Tbx5-as1 and Hottip expression profiles. (a) RNA-seq fragments per kilobase of exon per million fragments mapped (FPKM) results for Tbx5, Tbx5-as1, Hoxa13 and Hottip. Asterisks display significant forelimb (FL) versus hindlimb (HL) expression changes by stage. (b) In situ hybridization of HoxA13 (b) at CS16 late (L) and CS17 showing reduced expression in the forelimb compared to the hindlimb, but retaining expression in the digit tips in the forelimb. (c) Hottip at CS15 and CS16L, showing expression in the interdigital webbing in both FLs and HLs but with reduced levels in the FLs. (d) Tbx5 at CS16L and CS17L and (e)Tbx5-as1 at CS16L and CS17 shows both transcripts to be restricted to the base of digits I to V, with robust expression in the proximal inter-digital tissue at CS17. Scale bars represent 0.5 mm.

Figure 4

Differing chromatin states between bat forelimbs and hindlimbs during wing development. Schematic of the data tracks for RNA-seq and ChIP-seq for Tbx5 (a) and Pitx1 (b). RNA-seq and ChIP-seq tracks are represented as forelimb (FL) coverage minus hindlimb (HL) coverage in 100 bp intervals for each stage. For RNA-seq, intervals with FL minus HL expression >0 are shown in dark blue and <0 in light blue. Likewise, for ChIP-seq, intervals with FL minus HL enrichment are colored in dark green (H3K27ac) or dark red (H3K27me3) and <0 in light green (H3K27ac) or light red (H3K27me3). (c) Heat map of H3K27ac (green) and H3K27me3 (red) enrichment scores, including a dendrogram of region-wise hierarchical clustering. The heat map shows all regions with differential enrichment between forelimbs and hindlimbs in both marks in at least two stages per mark (2,475 such regions at adjusted p-value ≤ 0.05). The Z-score is the mean subtracted log2 of the signal-to-noise normalized enrichment score plus one.

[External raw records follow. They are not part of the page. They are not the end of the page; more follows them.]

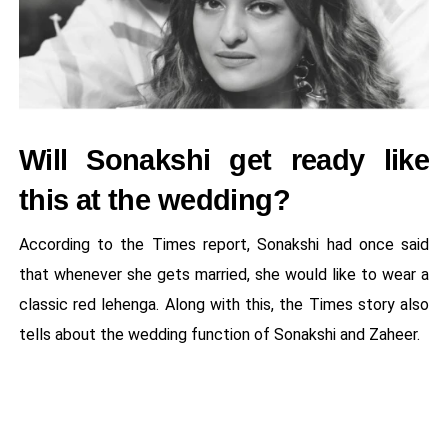
Will Sonakshi get ready like
this at the wedding?
According to the Times report, Sonakshi had once said
that whenever she gets married, she would like to wear a
classic red lehenga. Along with this, the Times story also
tells about the wedding function of Sonakshi and Zaheer.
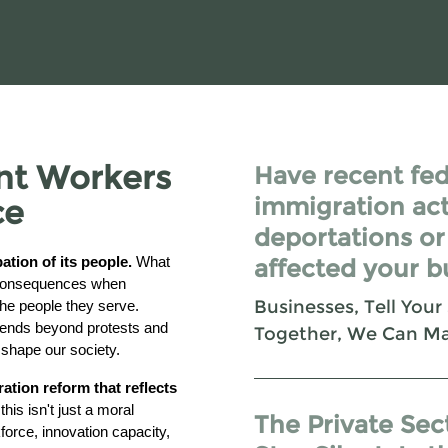
nt Workers
Have recent fed
immigration act
ce
deportations or
tion of its people.
What
affected your b
e consequences when
Businesses, Tell Your
 the people they serve.
tends beyond protests and
Together, We Can M
shape our society.
tion reform that reflects
his isn't just a moral
The Private Sec
orce, innovation capacity,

The hierarchical clusters of the regions were segregated into 17 separate clusters; two such clusters are shown as examples, cluster 11 (purple; N=258 peaks) with higher hindlimb H3K27ac and H3K27me3 forelimb and cluster 9 (light blue; N=108 peaks) with higher forelimb H3K27ac and H3K27me3 hindlimb. RNA-seq expression levels of the ChIP-seq peaks neighboring genes are plotted next to the histone marks. Enrichment score distribution is shown as a box plot for each cluster and the enrichment for GO categories of the nearest gene for each region is displayed to the right.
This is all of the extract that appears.